Será que um novo exército alemão, que foi ironicamente encabeçado para "salvar" a Europa, significa necessariamente mais ajuda militar à Ucrânia? Não necessariamente. As promessas de fornecer mais tanques aos países da Europa de Leste depois de terem enviado os seus para a Ucrânia não se concretizaram. Nem a promessa de tanques alemães foi, de facto, enviada directamente para a Ucrânia. Não é só que o complexo militar industrial na Alemanha esteja mal organizado – a única área em que a Alemanha age como se fosse um país mediterrânico – mas ainda há uma grande procrastinação quando se trata da Ucrânia, uma vez que o timing das entregas de armas e o tipo de kit criou divisões sangrentas no seio da coligação.
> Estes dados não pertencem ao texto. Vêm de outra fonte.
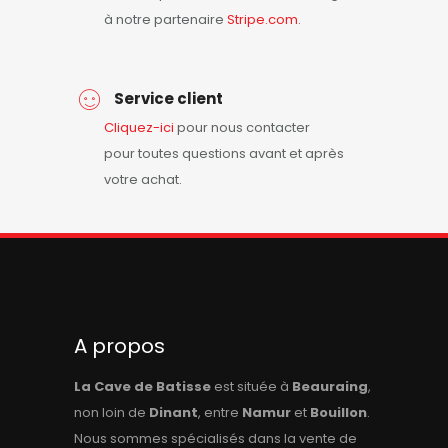
à notre partenaire
Stripe.com
.
Service client
Cliquez-ici
pour nous contacter
pour toutes questions avant et après
votre achat.
A propos
La Cave de Batisse
est située à
Beauraing
,
non loin de
Dinant
, entre
Namur
et
Bouillon
.
Nous sommes spécialisés dans la vente de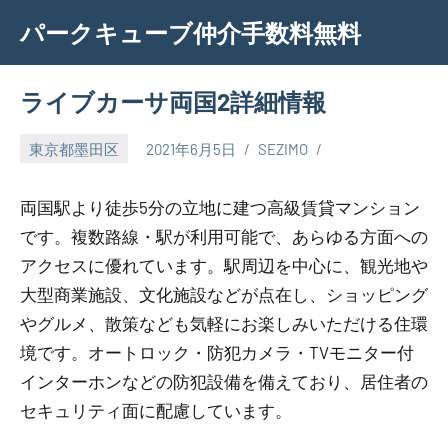
Skip
パークキューブ仲介手数料無料
to
content
ライブカーサ両国2詳細情報
東京都墨田区
2021年6月5日
SEZIMO
両国駅より徒歩5分の立地に建つ高級賃貸マンション
です。複数路線・駅が利用可能で、あらゆる方面への
アクセスに優れています。駅周辺を中心に、観光地や
大型商業施設、文化施設などが点在し、ショッピング
やグルメ、散策なども気軽にお楽しみいただける住環
境です。オートロック・防犯カメラ・TVモニター付
インターホンなどの防犯設備を備えており、居住者の
セキュリティ面に配慮しています。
Berlim quer que a Ucrânia vença a guerra. Bem, não, na verdade não significa isso que a Rússia perca e certamente não quer isso. O ideal seria que a guerra terminasse sem que nenhum dos lados ganhasse ou perdesse, pois tem uma relação de amor/ódio com a Rússia desde que os dias dourados do Schröder-Putin terminaram e Angela Merkel entrou no palco desempenhando o papel de adversária cansada de Moscovo. Hoje em dia políticos como Scholz estão tão conscientes da humilhação da Alemanha pela Rússia, pois esta faz parte do ADN da elite política alemã. No entanto, também está consciente de que a Rússia não está longe, uma vez que a Alemanha é apenas fustigada pela Polónia. Nas últimas semanas surgiram notícias de que a Alemanha está a atrasar um pacote de ajuda da UE à Ucrânia e não envia para lá o seu próprio equipamento militar, o que suscita consideráveis críticas de arrastar os pés. No final, anunciou que seriam enviados mísseis de defesa aérea, explicando que a Alemanha não poderia enviar para lá qualquer equipamento pesado, uma vez que deixaria os seus níveis actuais dentro da Alemanha baixos. É uma desculpa que tem uma credibilidade plausível, mas que ninguém compra. A opinião do próprio partido social-democrata de Scholz é que os seus eleitores estão preocupados que a campanha russa na Ucrânia possa virar-se especificamente contra a Alemanha, o que é realmente a principal razão pela qual as grandes armas não serão enviadas.

E assim Scholz caminha na corda bamba com a sua estratégia de enviar material militar específico para a Ucrânia, para não enfurecer Putin. Berlim quer dar uma contribuição considerável, mas que se mistura na combinação e, portanto, passa despercebida. Um pouco como lutar com um atirador de ervilhas e um saco de farinha e esperar derrotar o rufia do recreio. Só pode terminar em lágrimas e caras brancas.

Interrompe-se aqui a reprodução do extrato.